08 January 2007

Say What?

On Christmas, my loving daughter Funsocksgirl always takes upon herself the job of filling my stocking. If she didn't, my poor stocking would sag sadly and limply with only one small lump to betray my self-purchase of chocolate covered espresso beans.

This year, one of my stocking stuffers was a small box of "Snowberry" bath salts. They smelled nice and the package was pretty, so the other night I decided to enjoy them.

Now I know perfectly well how to use bath salts. You start the water running into the tub and you dump some salts in. You stir 'em around then you get in and say, "Aaaaaahhhh."

However, being a profound nerd, I decided to read the back of the box.

I do that, you know - I read the backs and sides of cereal boxes, pill bottles, the back of the WD-40 can, the shampoo bottle. I even read those long convoluted drug fact inserts with prescription meds too- You name a label and I've probably read it. It's a compulsion.

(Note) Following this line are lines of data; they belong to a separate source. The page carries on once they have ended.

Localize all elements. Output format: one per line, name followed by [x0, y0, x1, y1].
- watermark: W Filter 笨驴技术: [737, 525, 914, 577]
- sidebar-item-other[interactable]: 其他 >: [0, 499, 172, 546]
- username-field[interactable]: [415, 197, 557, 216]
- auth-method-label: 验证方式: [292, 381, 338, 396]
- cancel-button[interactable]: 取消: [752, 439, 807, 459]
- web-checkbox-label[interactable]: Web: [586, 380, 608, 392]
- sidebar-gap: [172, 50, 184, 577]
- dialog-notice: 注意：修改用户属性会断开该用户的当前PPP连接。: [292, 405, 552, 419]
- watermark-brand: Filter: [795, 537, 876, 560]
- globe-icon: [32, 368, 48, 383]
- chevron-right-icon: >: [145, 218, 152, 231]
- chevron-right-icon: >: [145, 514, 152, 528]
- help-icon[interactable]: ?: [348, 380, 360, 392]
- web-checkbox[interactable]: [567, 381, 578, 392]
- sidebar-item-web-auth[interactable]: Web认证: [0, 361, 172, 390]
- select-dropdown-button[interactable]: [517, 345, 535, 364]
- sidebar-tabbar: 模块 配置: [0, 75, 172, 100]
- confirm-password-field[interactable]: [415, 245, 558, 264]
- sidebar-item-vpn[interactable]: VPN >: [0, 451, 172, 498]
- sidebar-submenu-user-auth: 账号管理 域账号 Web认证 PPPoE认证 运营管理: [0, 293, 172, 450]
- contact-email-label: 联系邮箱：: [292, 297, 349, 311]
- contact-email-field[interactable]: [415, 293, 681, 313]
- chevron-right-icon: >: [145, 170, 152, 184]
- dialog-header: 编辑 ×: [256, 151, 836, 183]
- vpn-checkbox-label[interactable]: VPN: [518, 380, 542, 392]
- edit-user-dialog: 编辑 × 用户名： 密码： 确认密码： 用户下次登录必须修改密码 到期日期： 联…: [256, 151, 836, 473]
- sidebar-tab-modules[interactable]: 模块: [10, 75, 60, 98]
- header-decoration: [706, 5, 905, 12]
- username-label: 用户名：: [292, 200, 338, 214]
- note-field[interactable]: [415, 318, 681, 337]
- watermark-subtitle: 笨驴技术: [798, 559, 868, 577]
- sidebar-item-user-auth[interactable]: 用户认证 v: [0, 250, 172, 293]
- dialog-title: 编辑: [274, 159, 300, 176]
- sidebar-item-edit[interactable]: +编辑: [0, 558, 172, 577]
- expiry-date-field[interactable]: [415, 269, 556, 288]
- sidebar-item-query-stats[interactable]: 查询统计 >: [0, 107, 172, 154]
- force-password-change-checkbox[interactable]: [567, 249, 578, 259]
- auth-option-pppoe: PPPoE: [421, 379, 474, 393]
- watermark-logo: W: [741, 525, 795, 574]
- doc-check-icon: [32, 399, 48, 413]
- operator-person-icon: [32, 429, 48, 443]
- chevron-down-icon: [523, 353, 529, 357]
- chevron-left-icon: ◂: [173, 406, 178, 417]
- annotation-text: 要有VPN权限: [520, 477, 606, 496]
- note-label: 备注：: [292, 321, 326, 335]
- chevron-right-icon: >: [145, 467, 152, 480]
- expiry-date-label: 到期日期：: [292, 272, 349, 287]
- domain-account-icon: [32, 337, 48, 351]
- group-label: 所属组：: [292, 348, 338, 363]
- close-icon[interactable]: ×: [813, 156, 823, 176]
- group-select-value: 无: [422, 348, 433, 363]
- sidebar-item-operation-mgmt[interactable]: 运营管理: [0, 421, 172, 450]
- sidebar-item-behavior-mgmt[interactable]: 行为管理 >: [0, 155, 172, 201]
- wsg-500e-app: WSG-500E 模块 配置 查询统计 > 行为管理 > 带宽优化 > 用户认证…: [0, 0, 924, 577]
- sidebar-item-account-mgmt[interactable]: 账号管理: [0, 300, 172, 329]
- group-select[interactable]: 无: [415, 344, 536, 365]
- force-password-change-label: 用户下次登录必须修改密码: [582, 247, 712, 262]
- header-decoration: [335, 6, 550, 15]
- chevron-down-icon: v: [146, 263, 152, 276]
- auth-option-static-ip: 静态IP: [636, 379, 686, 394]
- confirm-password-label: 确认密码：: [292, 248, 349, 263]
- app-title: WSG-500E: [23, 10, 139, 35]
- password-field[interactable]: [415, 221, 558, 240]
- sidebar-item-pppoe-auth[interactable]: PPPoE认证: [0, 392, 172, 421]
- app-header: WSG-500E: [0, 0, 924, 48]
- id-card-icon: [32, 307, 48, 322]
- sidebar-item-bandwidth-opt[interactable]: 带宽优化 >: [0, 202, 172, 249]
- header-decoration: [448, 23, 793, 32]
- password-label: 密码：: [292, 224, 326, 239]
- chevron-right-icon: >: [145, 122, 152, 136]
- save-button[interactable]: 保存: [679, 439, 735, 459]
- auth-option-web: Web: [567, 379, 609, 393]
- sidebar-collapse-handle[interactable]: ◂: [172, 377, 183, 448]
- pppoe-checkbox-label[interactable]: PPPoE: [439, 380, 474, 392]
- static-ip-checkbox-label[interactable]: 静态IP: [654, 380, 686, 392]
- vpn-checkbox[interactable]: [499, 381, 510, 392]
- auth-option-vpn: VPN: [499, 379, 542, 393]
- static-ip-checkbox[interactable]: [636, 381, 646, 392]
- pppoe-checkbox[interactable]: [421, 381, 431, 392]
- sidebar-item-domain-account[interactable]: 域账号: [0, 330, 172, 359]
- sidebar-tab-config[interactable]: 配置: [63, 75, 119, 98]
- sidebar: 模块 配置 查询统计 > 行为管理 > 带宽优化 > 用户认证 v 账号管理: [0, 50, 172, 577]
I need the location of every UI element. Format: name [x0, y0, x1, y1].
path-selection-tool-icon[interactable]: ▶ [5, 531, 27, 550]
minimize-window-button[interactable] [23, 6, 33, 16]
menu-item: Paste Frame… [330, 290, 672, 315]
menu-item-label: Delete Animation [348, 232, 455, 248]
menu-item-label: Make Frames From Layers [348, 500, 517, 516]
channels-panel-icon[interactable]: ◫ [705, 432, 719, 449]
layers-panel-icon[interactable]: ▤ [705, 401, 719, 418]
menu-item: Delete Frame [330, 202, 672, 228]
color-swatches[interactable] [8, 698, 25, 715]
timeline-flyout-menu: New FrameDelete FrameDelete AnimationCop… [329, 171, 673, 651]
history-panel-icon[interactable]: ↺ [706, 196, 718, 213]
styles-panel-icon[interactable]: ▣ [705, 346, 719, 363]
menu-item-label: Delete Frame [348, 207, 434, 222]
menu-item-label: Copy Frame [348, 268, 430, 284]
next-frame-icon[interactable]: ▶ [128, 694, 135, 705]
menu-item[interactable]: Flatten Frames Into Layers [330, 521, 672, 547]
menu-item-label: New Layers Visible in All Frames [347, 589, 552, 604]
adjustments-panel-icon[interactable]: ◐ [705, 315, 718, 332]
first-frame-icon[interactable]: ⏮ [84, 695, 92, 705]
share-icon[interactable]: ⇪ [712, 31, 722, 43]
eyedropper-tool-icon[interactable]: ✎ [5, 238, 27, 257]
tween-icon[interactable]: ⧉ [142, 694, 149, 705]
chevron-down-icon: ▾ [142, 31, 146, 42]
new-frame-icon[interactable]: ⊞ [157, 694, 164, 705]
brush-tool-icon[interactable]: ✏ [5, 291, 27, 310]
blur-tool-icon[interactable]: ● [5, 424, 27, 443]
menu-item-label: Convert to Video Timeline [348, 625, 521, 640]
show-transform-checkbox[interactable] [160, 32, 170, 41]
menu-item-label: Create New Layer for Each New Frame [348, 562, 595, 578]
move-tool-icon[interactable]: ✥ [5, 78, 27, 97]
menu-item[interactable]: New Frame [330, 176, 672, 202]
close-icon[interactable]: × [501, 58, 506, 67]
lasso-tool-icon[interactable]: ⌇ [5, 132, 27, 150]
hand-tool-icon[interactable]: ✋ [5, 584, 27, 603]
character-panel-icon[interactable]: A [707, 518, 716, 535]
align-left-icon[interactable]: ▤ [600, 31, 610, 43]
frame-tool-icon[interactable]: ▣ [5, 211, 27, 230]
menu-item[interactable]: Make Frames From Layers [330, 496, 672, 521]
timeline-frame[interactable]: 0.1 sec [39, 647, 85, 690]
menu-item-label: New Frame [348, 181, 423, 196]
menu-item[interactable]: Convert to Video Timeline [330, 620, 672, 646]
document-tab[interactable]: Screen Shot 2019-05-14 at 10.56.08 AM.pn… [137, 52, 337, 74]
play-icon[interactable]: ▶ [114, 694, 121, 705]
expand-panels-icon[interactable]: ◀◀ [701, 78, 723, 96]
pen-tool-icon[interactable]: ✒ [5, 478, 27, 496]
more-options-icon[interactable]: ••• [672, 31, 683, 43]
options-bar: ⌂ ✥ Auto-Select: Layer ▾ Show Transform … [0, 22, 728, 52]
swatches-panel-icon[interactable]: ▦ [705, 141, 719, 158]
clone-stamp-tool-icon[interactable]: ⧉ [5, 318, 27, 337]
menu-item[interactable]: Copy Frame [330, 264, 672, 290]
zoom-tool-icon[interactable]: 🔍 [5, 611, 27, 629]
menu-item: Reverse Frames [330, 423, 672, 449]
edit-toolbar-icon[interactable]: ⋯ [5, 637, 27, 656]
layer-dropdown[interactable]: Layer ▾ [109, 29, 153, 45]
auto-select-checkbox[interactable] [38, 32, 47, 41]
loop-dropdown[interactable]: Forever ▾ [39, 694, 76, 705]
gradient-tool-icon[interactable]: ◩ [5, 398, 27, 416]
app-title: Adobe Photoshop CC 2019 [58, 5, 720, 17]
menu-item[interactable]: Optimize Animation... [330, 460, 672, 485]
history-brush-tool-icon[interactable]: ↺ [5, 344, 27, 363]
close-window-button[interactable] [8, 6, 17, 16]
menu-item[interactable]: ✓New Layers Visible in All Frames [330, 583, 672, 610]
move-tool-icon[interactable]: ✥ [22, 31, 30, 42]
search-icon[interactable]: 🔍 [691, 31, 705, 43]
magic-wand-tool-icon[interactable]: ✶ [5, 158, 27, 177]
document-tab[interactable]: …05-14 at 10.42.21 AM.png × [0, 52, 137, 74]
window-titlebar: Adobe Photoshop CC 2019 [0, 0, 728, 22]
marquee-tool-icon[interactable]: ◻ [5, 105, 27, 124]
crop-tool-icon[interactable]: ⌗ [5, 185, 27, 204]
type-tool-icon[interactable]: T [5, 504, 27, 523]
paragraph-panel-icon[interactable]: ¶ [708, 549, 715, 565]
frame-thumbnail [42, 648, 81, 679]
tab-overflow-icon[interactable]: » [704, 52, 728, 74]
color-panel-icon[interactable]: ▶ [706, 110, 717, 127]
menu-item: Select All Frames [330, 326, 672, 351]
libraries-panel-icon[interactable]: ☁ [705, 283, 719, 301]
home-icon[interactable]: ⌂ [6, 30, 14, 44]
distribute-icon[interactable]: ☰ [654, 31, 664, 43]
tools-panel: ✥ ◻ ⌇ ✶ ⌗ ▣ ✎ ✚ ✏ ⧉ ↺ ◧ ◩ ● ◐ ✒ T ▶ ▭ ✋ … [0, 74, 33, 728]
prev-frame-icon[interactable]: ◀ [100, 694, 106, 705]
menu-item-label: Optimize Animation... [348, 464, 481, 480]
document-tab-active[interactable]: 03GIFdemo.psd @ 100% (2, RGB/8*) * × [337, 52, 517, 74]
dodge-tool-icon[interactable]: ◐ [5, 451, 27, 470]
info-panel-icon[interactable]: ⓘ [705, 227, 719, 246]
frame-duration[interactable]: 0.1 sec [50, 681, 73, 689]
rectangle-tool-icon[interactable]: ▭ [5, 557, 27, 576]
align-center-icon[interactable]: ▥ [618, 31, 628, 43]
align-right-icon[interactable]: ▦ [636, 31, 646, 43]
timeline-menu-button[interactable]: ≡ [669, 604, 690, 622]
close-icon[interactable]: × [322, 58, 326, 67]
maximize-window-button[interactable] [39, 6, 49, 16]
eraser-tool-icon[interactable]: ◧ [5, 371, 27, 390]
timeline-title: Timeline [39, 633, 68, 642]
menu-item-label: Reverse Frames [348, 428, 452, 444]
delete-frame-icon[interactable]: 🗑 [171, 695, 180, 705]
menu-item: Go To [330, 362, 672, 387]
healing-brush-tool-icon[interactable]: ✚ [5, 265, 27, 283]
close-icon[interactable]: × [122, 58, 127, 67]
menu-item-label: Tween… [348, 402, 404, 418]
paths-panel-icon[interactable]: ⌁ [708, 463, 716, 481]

At any rate, the label on these bath salts was particularly helpful, "Directions: Add one capful of salts to a warm bath for a soothing total body experience."

One CAP - ful? Here's the package:

4 comments:

Carole Burant said...

LOL that's a good one! Should write to the company and tell them they should enclose a cap to use then! lol Hugs xox

Karen said...

That makes the same amount of sense as the braille sign in the women's bathroom.

Mind you, the sign was all the way inside the women's bathroom next to the handicapped stall (and why, pray tell, do they put the handicapped stall at the FAR END of the bathroom?)

So, there's the braille sign... not OUTSIDE the bathroom, where someone who needs it can read it and go where they should, but inside where they either find out they're in the right place, or they've made a terrible mistake.

Oh, I like the word verification...
tmbsss. Reminds me of dumb*ss...

groovyoldlady said...

I guess some folks have handicapped BRAINS!

Anonymous said...

I thought I was the only one who read ALL labels as a hobby. My husband laughs at me when I read the entire prescription warnings/uses sheet!